- Opening Delimiter -
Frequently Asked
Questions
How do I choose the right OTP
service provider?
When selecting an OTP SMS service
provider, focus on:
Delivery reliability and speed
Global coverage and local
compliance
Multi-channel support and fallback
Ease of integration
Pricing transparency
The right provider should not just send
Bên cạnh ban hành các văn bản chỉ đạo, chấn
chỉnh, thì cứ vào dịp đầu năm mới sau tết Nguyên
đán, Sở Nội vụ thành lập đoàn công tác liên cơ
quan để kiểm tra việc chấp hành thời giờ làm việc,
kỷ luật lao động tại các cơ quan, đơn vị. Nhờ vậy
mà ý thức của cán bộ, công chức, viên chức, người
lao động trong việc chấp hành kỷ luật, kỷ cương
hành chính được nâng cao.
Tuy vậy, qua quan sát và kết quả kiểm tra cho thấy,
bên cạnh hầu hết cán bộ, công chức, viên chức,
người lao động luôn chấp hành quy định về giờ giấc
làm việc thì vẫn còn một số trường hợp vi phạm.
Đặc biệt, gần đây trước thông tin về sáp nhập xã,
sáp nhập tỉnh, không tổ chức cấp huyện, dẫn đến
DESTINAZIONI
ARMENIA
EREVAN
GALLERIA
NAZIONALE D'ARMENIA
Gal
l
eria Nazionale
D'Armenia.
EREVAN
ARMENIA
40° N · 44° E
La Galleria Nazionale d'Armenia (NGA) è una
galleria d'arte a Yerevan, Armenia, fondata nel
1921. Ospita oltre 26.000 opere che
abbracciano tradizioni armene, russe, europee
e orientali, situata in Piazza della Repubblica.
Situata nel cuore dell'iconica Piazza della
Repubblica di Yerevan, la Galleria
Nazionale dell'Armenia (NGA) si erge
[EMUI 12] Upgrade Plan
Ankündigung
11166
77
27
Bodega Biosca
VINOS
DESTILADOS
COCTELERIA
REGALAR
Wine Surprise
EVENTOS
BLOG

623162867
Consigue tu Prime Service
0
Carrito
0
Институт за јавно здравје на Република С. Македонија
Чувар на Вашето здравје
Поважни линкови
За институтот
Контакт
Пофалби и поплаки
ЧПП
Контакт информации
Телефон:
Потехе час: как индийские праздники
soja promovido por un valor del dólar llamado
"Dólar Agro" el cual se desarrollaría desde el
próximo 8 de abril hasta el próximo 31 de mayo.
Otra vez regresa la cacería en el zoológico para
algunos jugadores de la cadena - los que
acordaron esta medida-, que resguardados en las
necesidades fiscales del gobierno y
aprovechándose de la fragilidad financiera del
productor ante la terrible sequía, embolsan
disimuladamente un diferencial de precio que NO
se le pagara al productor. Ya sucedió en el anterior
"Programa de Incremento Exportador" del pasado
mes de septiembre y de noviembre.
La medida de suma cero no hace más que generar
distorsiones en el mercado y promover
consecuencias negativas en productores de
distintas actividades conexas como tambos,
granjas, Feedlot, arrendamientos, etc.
- Closing Delimiter -
» **Problem to work on**
For the listing above, give the number of lines in which the string "việc" occurs, and nothing else.

» **Task response**
3